The linear plotting of F versus d2 is given in Fig. 11 for the (Bi,Pb)-2212, added by CdO, CdMnO and CdFeO nanoparticles,with x = 0.00, 0.05 and0.10 wt.%. Table 3 shows the values of the HK approach's fitting parameters (A1 and W). It is visible from the table that the W values are positive in each of the three nanoparticles additions showing the ISE nature. indicating that under the applied indentation test load, every sample has both elastic and plastic deformations. Moreover, all of the load-independent microhardness HHKin values (Table 4) for three phases are observed to be close to the values of the Vickers hardness in the saturation region. But at the same time, they are far from the values of the IIC model in the saturation regions with respect to the values of the Vickers hardness in the saturation region. Hence, the HK model is inadequate for determining the initial microhardness values for the samples prepared for this study.

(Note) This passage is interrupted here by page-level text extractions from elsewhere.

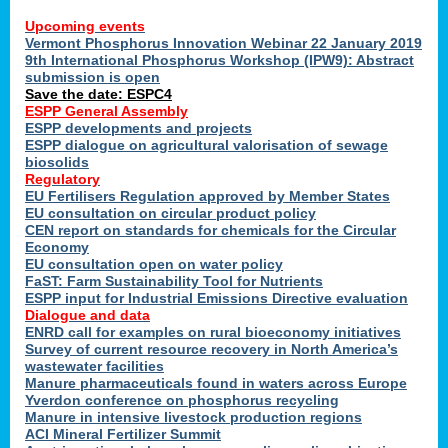
Upcoming events
Vermont Phosphorus Innovation Webinar 22 January 2019
9th International Phosphorus Workshop (IPW9): Abstract
submission is open
Save the date: ESPC4
ESPP General Assembly
ESPP developments and projects
ESPP dialogue on agricultural valorisation of sewage
biosolids
Regulatory
EU Fertilisers Regulation approved by Member States
EU consultation on circular product policy
CEN report on standards for chemicals for the Circular
Economy
EU consultation open on water policy
FaST: Farm Sustainability Tool for Nutrients
ESPP input for Industrial Emissions Directive evaluation
Dialogue and data
ENRD call for examples on rural bioeconomy initiatives
Survey of current resource recovery in North America’s
wastewater facilities
Manure pharmaceuticals found in waters across Europe
Yverdon conference on phosphorus recycling
Manure in intensive livestock production regions
ACI Mineral Fertilizer Summit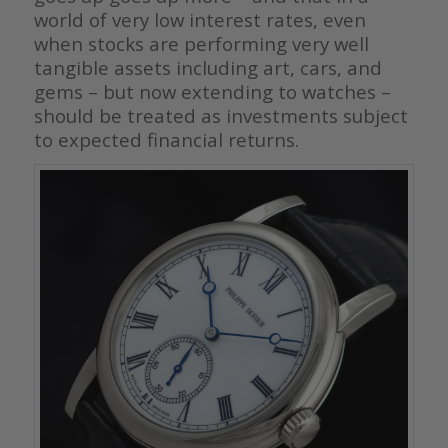
world of very low interest rates, even
when stocks are performing very well
tangible assets including art, cars, and
gems – but now extending to watches –
should be treated as investments subject
to expected financial returns.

According to IIC, the values of K and m parameters are calculated from the variation of ln (Hv) versus indentation test load, ln(F5/3/d3) curves as depicted in Fig. 12. All the calculation results are represented in Table 3 in detail, which show that all the values of m for all the samples are higher than the crucial value of 0.6, i.e., m > 0.6. These findings show that all our samples exhibit ISE behavior and are consistent with the findings from Meyer’s law. Moreover, Table 4, reveals that HIICin microhardness values are much closer to the load-independent microhardness values in the plateau region in comparison to the other approximation models in this study. As a result, the IIC is an adequate methodology for the mechanical identification of nano-CdO, nano-CdMnO, and nano-CdFeO added to Bi-2212, according to the shreds of evidence produced using this method.
Moreover, there is a link between HV and the mechanical parameters E, Y, K, and B, which mention the elastic deformation ability of a material when subjected to a force, the point of transition between elastic and plastic deformation, and, very crucially, from the viewpoint of an industrial application, the material's capacity to withstand cracks, propagation, and fracture. The values of E, Y, K, and B for three nano additions can be calculated using (13), (14), (15), and (16), respectively, and their values are represented in Table 4. For three phases, Table 4 shows that E, Y, K, and B rise consistently as x increases up to 0.05 wt.% before displaying a substantial decline at x = 0.10%. where the increase in their values can be explained based on the occupation of nanoparticle inter-grains and voids of the (Bi, Pb)-2212 phase [16]. However, the optimum added concentrations of CdO, CdMnO, and CdFeO nanoparticles in three phases should not exceed 0.05 wt.%, respectively, to obtain a maximal increase in the mechanical characteristics of the (Bi, Pb)-2212 phase. Moreover, CdFeO addition outperformed CdO and CdMnO addition in improving the parameters of E, Y, K, and B, which display better ductility and an enhanced capacity to resist indentation fractures.